Comment 12 QA Administrators 2022-11-24 03:41:56 UTC Comment hidden (obsolete, spam)
Comment 13 Artur Linhart 2023-01-05 11:24:12 UTC
Hello, I have performed the retest of the attached file and the problem appears not to be solved.

I have another linux debian (bullseye, before it was buster) and also the LE has now different version, exact version info is here:

Version: 7.0.4.2
Build ID: 00(Build:2)
CPU threads: 16; OS: Linux 5.10; UI render: default; VCL: kf5
Locale: cs-CZ (cs_CZ.UTF-8); UI: en-US
Debian package version: 1:7.0.4-4+deb11u4
Calc: threaded

After opening the file through doubleclick following message comes:


An error occurred during opening the file.

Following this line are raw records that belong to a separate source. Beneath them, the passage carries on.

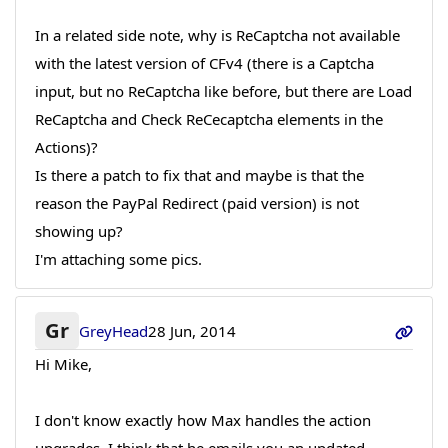
In a related side note, why is ReCaptcha not available
with the latest version of CFv4 (there is a Captcha
input, but no ReCaptcha like before, but there are Load
ReCaptcha and Check ReCecaptcha elements in the
Actions)?
Is there a patch to fix that and maybe is that the
reason the PayPal Redirect (paid version) is not
showing up?
I'm attaching some pics.
Gr
GreyHead
28 Jun, 2014
Hi Mike,
I don't know exactly how Max handles the action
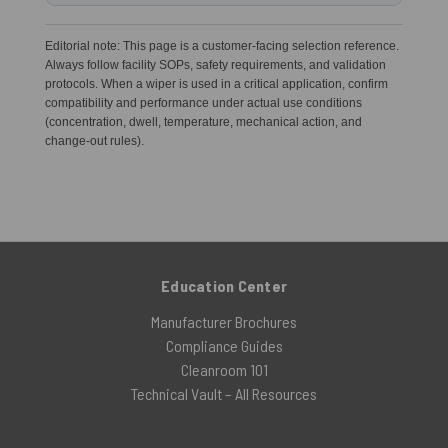
Editorial note: This page is a customer-facing selection reference.
Always follow facility SOPs, safety requirements, and validation
protocols. When a wiper is used in a critical application, confirm
compatibility and performance under actual use conditions
(concentration, dwell, temperature, mechanical action, and
change-out rules).
Education Center
Manufacturer Brochures
Compliance Guides
Cleanroom 101
Technical Vault – All Resources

This may be caused by incorrect file contents.
The error details are:
SAXException: [word/document.xml line 2]: unknown error ./sax/source/fastparser/fastparser.cxx:588
Proceeding with import may cause data loss or corruption, and application may become unstable or crash.
Do you want to ignore the error and attempt to continue loading the file?


if I answer yes, the file is opened without table. If I select "No" then following message is displayed:


File format error found at C++ code threw N4o3tl14divide_by_zeroE: divide by zero ./bridges/source/cpp_uno/gcc3_linux_x86-64/uno2cpp.cxx:243
SAXParseException: '[word/document.xml line 2]: unknown error ./sax/source/fastparser/fastparser.cxx:588', Stream 'word/document.xml', Line 2, Column 10007 ./writerfilter/source/filter/WriterFilter.cxx:213(row,col).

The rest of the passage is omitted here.